# Non-supervised gating of the data via the front and side scattering.

In [1]:
import os
import glob
# Our numerical workhorses
import numpy as np
import pandas as pd
import scipy

# Import matplotlib stuff for plotting
import matplotlib.pyplot as plt
import matplotlib.cm as cm

# Seaborn, useful for graphics
import seaborn as sns

# Import the project utils
import sys
sys.path.insert(0, '../../analysis/')
import mwc_induction_utils as mwc


# Import Bokeh modules for interactive plotting
import bokeh.io
import bokeh.mpl
import bokeh.plotting

# favorite Seaborn settings for notebooks
rc={'lines.linewidth': 2, 
    'axes.labelsize' : 16, 
    'axes.titlesize' : 18,
    'axes.facecolor' : 'F4F3F6',
    'axes.edgecolor' : '000000',
    'axes.linewidth' : 1.2,
    'xtick.labelsize' : 13,
    'ytick.labelsize' : 13,
    'grid.linestyle' : ':',
    'grid.color' : 'a6a6a6'}
sns.set_context('notebook', rc=rc)
sns.set_style('darkgrid', rc=rc)
sns.set_palette("deep", color_codes=True)

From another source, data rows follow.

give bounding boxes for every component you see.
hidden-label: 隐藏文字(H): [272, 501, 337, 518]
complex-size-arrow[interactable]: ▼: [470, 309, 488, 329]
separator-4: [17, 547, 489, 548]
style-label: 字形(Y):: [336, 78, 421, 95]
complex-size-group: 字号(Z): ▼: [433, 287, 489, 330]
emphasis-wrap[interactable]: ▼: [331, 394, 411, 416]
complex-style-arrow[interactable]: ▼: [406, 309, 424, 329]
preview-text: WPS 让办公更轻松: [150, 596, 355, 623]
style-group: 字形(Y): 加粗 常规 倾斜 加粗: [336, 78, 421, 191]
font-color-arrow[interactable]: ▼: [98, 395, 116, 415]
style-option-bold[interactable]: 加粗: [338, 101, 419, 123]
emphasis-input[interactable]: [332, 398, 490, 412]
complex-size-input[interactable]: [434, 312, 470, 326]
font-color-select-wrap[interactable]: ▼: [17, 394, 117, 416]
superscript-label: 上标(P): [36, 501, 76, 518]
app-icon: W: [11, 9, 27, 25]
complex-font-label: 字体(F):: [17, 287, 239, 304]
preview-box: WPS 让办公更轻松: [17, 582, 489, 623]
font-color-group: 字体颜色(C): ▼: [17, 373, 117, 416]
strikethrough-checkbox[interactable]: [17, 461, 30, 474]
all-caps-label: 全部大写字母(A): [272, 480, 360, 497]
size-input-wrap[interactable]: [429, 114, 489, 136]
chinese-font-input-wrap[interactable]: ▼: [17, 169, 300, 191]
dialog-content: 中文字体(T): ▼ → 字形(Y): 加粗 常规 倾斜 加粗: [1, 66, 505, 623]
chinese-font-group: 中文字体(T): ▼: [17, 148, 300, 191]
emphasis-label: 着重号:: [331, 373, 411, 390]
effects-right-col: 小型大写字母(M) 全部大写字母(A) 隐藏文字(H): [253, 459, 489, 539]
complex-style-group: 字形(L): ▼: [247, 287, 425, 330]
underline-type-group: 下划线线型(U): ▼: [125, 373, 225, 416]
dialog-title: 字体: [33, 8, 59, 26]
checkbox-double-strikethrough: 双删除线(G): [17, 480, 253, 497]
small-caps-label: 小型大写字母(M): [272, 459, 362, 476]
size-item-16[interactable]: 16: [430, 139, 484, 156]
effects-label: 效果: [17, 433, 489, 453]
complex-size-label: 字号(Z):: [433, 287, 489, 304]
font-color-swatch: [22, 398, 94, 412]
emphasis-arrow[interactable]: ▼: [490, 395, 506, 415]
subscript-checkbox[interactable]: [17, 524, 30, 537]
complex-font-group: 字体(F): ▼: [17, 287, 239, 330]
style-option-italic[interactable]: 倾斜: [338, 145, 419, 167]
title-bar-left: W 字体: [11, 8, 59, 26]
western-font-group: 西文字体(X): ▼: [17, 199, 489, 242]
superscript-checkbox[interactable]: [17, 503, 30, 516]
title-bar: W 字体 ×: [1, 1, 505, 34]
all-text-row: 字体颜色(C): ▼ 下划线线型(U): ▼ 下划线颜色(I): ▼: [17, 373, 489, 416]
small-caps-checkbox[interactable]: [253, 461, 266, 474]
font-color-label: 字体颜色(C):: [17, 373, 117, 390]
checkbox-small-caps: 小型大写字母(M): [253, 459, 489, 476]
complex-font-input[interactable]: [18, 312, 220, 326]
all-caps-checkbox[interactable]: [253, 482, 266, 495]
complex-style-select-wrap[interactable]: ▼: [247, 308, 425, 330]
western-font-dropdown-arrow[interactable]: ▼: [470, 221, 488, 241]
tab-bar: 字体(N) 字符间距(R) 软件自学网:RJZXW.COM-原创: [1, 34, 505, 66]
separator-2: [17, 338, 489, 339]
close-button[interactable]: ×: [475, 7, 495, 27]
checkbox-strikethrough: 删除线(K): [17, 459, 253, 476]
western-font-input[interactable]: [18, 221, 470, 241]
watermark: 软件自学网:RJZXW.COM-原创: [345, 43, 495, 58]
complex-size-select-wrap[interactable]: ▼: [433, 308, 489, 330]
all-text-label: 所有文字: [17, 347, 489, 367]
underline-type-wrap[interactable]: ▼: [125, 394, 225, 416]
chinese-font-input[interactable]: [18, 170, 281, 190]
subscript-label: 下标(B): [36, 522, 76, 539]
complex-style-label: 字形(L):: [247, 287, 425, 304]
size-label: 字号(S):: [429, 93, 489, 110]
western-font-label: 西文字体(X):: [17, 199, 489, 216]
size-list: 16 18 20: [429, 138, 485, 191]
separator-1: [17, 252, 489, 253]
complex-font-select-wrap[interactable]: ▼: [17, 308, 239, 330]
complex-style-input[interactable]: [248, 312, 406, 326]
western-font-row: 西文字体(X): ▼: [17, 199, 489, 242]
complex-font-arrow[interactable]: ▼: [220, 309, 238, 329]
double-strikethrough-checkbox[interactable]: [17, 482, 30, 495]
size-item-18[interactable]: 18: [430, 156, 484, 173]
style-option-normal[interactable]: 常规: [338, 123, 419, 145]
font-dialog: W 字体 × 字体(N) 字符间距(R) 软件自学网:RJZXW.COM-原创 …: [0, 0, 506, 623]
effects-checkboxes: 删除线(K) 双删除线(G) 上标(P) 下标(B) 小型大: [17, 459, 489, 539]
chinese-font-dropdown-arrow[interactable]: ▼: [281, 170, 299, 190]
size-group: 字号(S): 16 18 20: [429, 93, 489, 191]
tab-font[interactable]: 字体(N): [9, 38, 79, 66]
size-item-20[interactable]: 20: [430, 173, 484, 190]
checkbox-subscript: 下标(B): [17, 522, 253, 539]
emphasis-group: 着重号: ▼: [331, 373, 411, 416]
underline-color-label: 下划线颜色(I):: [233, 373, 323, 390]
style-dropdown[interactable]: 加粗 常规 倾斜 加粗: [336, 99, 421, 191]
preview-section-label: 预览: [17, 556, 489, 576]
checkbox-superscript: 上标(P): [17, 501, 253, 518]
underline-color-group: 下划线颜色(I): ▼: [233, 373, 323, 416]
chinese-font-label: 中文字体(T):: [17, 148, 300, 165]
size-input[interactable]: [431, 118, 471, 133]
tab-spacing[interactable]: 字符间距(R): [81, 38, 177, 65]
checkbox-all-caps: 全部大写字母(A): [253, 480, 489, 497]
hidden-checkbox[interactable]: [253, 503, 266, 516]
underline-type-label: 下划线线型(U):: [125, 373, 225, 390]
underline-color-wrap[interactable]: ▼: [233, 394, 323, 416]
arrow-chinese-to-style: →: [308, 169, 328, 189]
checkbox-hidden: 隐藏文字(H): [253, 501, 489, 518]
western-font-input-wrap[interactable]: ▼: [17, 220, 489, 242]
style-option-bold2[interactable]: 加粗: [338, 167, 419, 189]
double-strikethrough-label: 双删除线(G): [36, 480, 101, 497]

# Magic function to make matplotlib inline; other style specs must come AFTER
%matplotlib inline

# This enables SVG graphics inline (only use with static plots (non-Bokeh))
%config InlineBackend.figure_format = 'svg'

# Datashader to plot lots of datapoints
import datashader as ds
from datashader.bokeh_ext import InteractiveImage
from datashader.utils import export_image
from IPython.core.display import HTML, display

# Set up Bokeh for inline viewing
bokeh.io.output_notebook()
bokeh.plotting.output_notebook()

# Testing the automatic gating

While trying to implement the automatic bivariate Gaussian gating I ran into a problem with the following output
`/Users/razo/anaconda/lib/python3.5/site-packages/numpy/lib/function_base.py:3834: RuntimeWarning: Invalid value encountered in percentile
  RuntimeWarning)`
Let's explore a little bit further. One of the data points that presented that issue was the `20160725_wt_O3_auto_0mMIPTG_00.csv` file.

In [15]:
# list the directory with the data
date = 20160725
datadir = '../../../data/flow/csv/'
files = np.array(os.listdir(datadir))
csv_bool = np.array([str(date) in f and 'csv' in f for f in files])
files = files[np.array(csv_bool)]

df = pd.read_csv(datadir + files[48])
print('file : ' + files[48])

file : 20160725_wt_O3_auto_0mMIPTG_00.csv


Now let's plot the channels we've been using for the thresholding, i.e. front and side scattering area.

In [3]:
p, pipeline = mwc.ds_plot(df, 'FSC-A', 'SSC-A', log=True)
InteractiveImage(p, pipeline)

I can't detect by eye any pathological pattern on this distribution. Let's see how the linear scale looks

In [5]:
p, pipeline = mwc.ds_plot(df, 'FSC-A', 'SSC-A', log=False)
InteractiveImage(p, pipeline)

### Non-pathological case
Let's just quickly plot a non-pathological case to see if there is any difference

In [6]:
df_normal = pd.read_csv(datadir + files[0])
print('file : ' + files[0])

file : 20160725_wt_O1_auto_0mMIPTG_00.csv


In [71]:
p, pipeline = ds_plot(df_normal, 'FSC-A', 'SSC-A', log=True)
InteractiveImage(p, pipeline)

In [7]:
p, pipeline = mwc.ds_plot(df_normal, 'FSC-A', 'SSC-A', log=False)
InteractiveImage(p, pipeline)

From these plots I couldn't really tell what's the difference between a pathological and a non-pathological case. 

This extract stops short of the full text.